The offline site-survey phase of WiFi-fingerprinting-based IPS is a trade-off between manpower and radio-map accuracy. Like other methods, our LSS-RM method also aims to find a balance in the trade-off. Comparing with other methods, the advantage of LSS-RM is that no extra devices except for smartphones are needed, and volunteers don't need to take care of their step frequency or stride length to reduce the time-consumption of the offline site survey.

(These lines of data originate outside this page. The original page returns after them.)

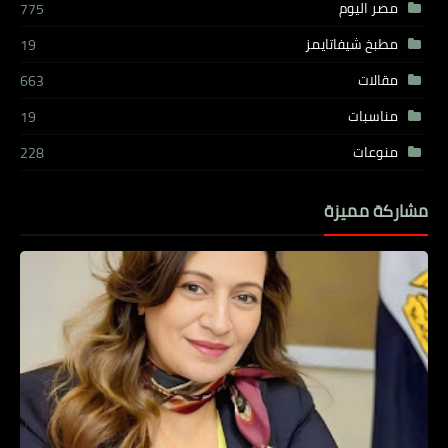
مصر اليوم
775
مطبخ شيفاتايمز
19
مقالات
663
مناسبات
19
منوعات
228
مشاركة مميزة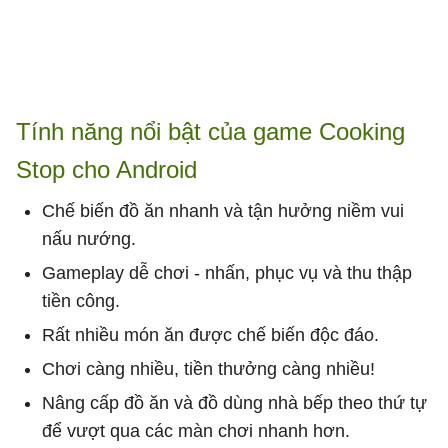
Tính năng nổi bật của game Cooking
Stop cho Android
Chế biến đồ ăn nhanh và tận hưởng niềm vui
nấu nướng.
Gameplay dễ chơi - nhấn, phục vụ và thu thập
tiền công.
Rất nhiều món ăn được chế biến độc đáo.
Chơi càng nhiều, tiền thưởng càng nhiều!
Nâng cấp đồ ăn và đồ dùng nhà bếp theo thứ tự
để vượt qua các màn chơi nhanh hơn.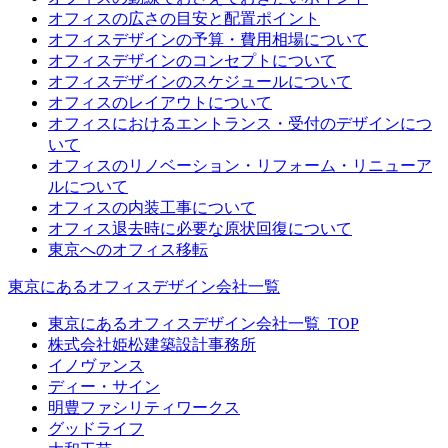
オフィスの広さの目安と配置ポイント
オフィスデザインの予算・費用相場について
オフィスデザインのコンセプトについて
オフィスデザインのスケジュールについて
オフィスのレイアウトについて
オフィスにおけるエントランス・受付のデザインにつ
いて
オフィスのリノベーション・リフォーム・リニューア
ルについて
オフィスの内装工事について
オフィス退去時に必要な原状回復について
東京へのオフィス移転
東京にあるオフィスデザイン会社一覧
東京にあるオフィスデザイン会社一覧_TOP
株式会社姫松建築設計事務所
イノヴァンス
ディー・サイン
明豊ファシリティワークス
グッドライフ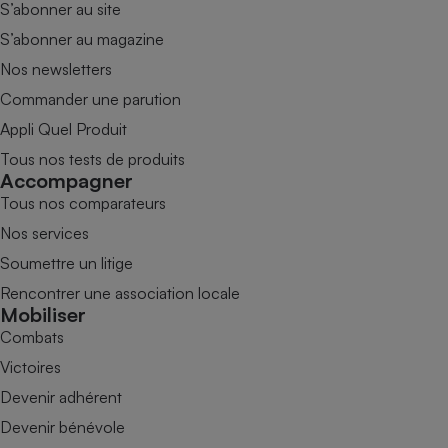
S’abonner au site
S’abonner au magazine
Nos newsletters
Commander une parution
Appli Quel Produit
Tous nos tests de produits
Accompagner
Tous nos comparateurs
Nos services
Soumettre un litige
Rencontrer une association locale
Mobiliser
Combats
Victoires
Devenir adhérent
Devenir bénévole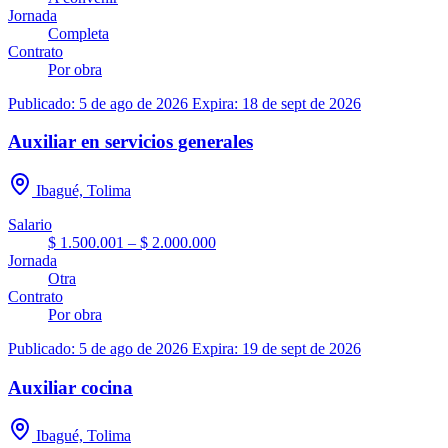
Jornada
Completa
Contrato
Por obra
Publicado: 5 de ago de 2026
Expira: 18 de sept de 2026
Auxiliar en servicios generales
Ibagué, Tolima
Salario
$ 1.500.001 – $ 2.000.000
Jornada
Otra
Contrato
Por obra
Publicado: 5 de ago de 2026
Expira: 19 de sept de 2026
Auxiliar cocina
Ibagué, Tolima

However, LSS-RM still has some drawbacks. Firstly, the system is more complex. Two smartphones are needed in LSS-RM. Despite the advantage of better RP coordinates and denser WiFi-RSSI, the system is more complicated than the traditional one. Secondly, the preassigned site-survey trajectory is needed, and the volunteer must walk along it. Thirdly, considering that the scanning time of LSS-RM on each RP is shorter than in manual site surveys, initial positioning accuracy will be lower. However, with more volunteers joining in the offline phase, positioning accuracy increases. Fourthly, the reliability of LSS-RM depends on the accuracy of RP-coordinate estimation, which can be influenced by many factors like the drift of the MEMS-IMU, the timestamp-alignment accuracy of the two smartphones, and the accuracy of the preassigned site-survey trajectory. With the post calibration process, reliability can be improved. In conclusion, there is still a long way to realize the complete site-survey free WiFi-RSSI radio-map construction method.